### [Task brief]
The part below that opens with the line containing "SEND BY EMAIL" and closes with the line containing "- Do zdarzenia" should be copied exactly, minus any pictures.

Stored records:
----
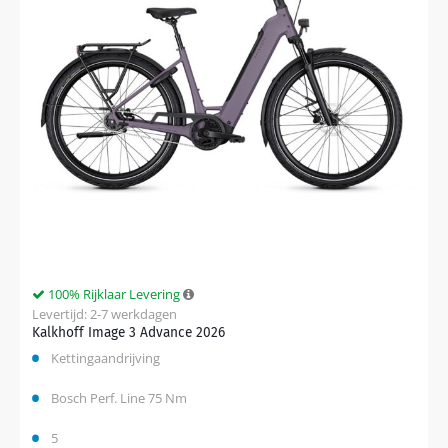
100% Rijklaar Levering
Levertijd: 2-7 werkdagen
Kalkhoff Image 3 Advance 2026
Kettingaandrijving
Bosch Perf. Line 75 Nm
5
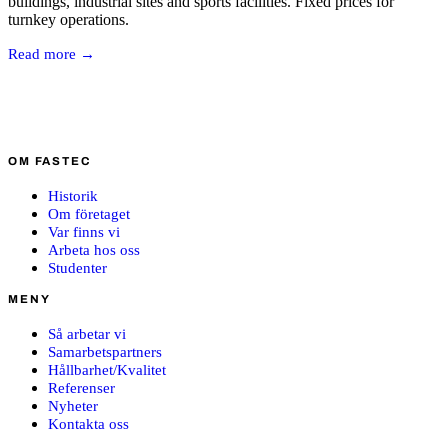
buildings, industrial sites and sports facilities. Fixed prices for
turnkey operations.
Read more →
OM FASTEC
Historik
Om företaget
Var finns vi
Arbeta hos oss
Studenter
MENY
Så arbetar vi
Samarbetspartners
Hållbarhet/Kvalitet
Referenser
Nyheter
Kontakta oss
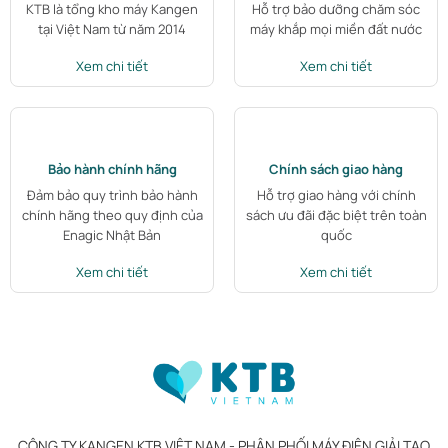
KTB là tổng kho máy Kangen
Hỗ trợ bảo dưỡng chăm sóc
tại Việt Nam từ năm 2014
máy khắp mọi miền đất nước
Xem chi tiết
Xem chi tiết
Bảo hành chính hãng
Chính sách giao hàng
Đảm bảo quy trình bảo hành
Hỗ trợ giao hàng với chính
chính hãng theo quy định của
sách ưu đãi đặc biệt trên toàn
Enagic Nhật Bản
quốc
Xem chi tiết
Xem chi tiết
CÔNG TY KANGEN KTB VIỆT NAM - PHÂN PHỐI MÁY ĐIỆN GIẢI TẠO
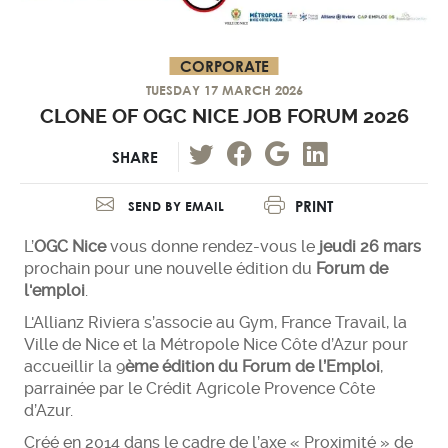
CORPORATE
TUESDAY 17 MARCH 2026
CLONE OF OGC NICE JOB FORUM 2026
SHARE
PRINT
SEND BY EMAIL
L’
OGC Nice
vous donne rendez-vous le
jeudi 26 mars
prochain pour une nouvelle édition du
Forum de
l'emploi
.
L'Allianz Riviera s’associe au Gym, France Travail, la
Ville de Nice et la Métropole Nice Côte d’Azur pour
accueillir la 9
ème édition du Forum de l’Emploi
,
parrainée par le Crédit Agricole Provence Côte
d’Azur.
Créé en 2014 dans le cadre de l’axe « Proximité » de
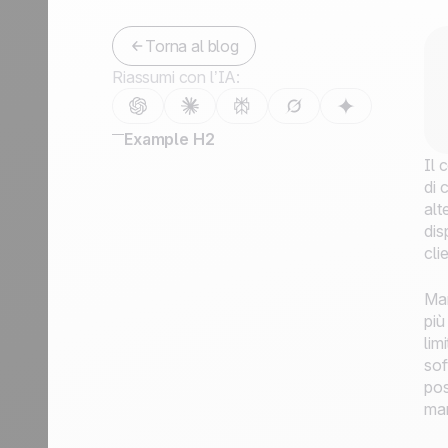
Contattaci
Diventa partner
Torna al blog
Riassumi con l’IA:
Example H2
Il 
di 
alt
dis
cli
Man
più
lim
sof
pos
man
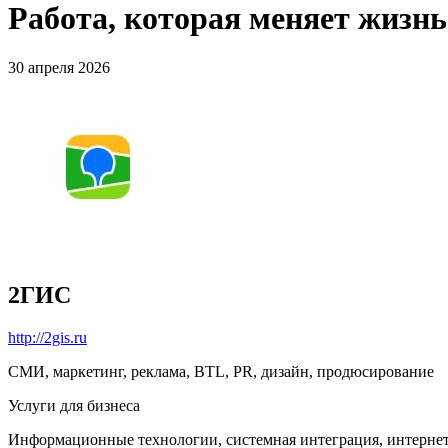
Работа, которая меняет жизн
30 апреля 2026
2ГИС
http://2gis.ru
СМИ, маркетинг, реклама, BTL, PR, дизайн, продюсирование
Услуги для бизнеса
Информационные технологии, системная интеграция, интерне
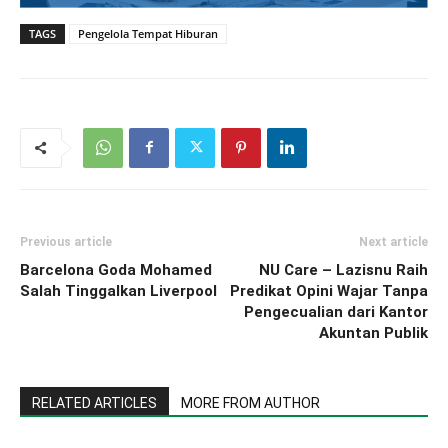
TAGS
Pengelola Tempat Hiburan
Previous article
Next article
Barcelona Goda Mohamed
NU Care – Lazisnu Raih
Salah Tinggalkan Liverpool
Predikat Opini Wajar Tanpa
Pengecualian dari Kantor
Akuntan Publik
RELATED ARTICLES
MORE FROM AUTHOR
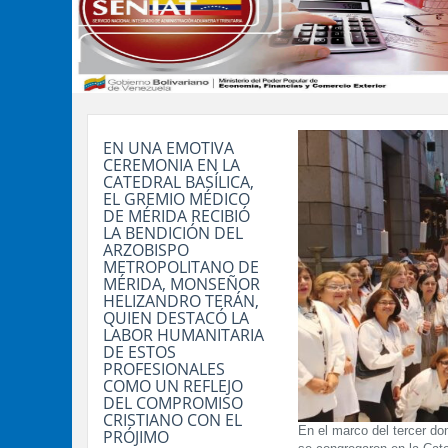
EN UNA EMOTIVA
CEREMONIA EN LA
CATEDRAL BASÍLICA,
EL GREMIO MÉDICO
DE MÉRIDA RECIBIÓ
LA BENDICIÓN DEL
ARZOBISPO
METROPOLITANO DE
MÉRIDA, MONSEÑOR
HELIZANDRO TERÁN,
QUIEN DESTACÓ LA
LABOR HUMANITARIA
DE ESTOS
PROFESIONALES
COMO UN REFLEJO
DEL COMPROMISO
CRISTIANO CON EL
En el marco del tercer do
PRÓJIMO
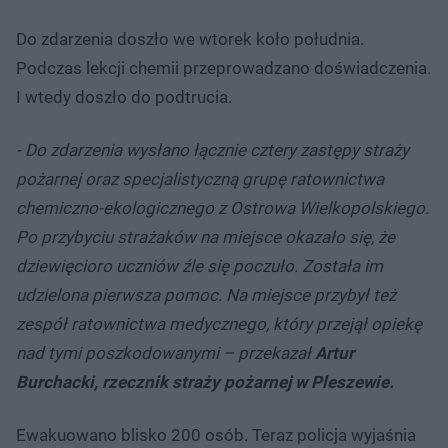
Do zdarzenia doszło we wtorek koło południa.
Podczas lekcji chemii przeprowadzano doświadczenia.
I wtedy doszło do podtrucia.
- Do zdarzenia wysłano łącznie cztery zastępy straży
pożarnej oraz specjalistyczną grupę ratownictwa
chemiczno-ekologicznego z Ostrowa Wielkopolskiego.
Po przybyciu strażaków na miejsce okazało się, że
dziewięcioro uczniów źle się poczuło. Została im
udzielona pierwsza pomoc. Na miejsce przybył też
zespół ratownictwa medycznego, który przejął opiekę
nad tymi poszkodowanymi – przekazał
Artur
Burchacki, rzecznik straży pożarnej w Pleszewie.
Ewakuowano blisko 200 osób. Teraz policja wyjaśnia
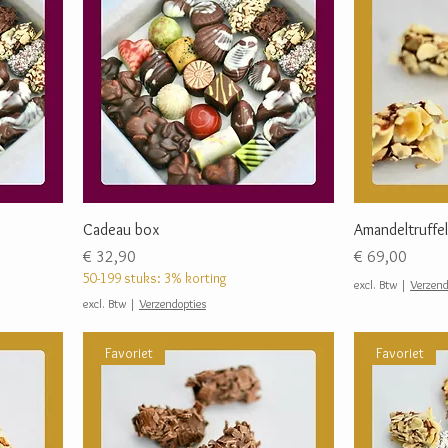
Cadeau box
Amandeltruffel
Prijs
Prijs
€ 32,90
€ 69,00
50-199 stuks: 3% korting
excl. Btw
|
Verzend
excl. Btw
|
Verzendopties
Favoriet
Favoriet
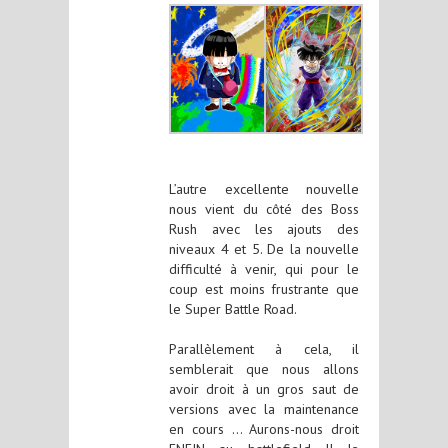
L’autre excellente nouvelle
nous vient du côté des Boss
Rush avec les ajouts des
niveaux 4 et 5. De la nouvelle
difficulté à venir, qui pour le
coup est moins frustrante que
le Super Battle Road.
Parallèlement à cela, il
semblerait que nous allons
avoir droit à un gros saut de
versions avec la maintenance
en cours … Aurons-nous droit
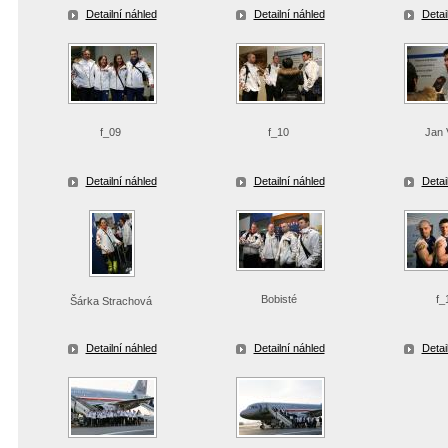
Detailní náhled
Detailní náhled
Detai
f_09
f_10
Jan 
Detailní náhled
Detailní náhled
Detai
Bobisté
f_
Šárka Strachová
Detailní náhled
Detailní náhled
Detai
----
### [Written solution]
SEND BY EMAIL
L’
OGC Nice
vous donne rendez-vous le
jeudi 26 mars
prochain pour une nouvelle édition du
Forum de
l'emploi
.
L'Allianz Riviera s’associe au Gym, France Travail, la
Ville de Nice et la Métropole Nice Côte d’Azur pour
accueillir la 9
ème édition du Forum de l’Emploi
,
parrainée par le Crédit Agricole Provence Côte
d’Azur.
Créé en 2014 dans le cadre de l’axe « Proximité » de
Contattaci
Diventa partner
Torna al blog
Riassumi con l’IA:
Example H2
Il 
di 
alt
dis
cli
Man
più
lim
sof
pos
man
Работа, которая меняет жизн
30 апреля 2026
2ГИС
http://2gis.ru
СМИ, маркетинг, реклама, BTL, PR, дизайн, продюсирование
Услуги для бизнеса
Информационные технологии, системная интеграция, интерне
TAGS
Pengelola Tempat Hiburan
Previous article
Next article
Barcelona Goda Mohamed
NU Care – Lazisnu Raih
Salah Tinggalkan Liverpool
Predikat Opini Wajar Tanpa
Pengecualian dari Kantor
Akuntan Publik
RELATED ARTICLES
MORE FROM AUTHOR
EN UNA EMOTIVA
CEREMONIA EN LA
CATEDRAL BASÍLICA,
EL GREMIO MÉDICO
DE MÉRIDA RECIBIÓ
LA BENDICIÓN DEL
ARZOBISPO
METROPOLITANO DE
MÉRIDA, MONSEÑOR
HELIZANDRO TERÁN,
QUIEN DESTACÓ LA
LABOR HUMANITARIA
DE ESTOS
PROFESIONALES
COMO UN REFLEJO
DEL COMPROMISO
CRISTIANO CON EL
En el marco del tercer do
PRÓJIMO
Do zdarzenia doszło we wtorek koło południa.
Podczas lekcji chemii przeprowadzano doświadczenia.
I wtedy doszło do podtrucia.
- Do zdarzenia wysłano łącznie cztery zastępy straży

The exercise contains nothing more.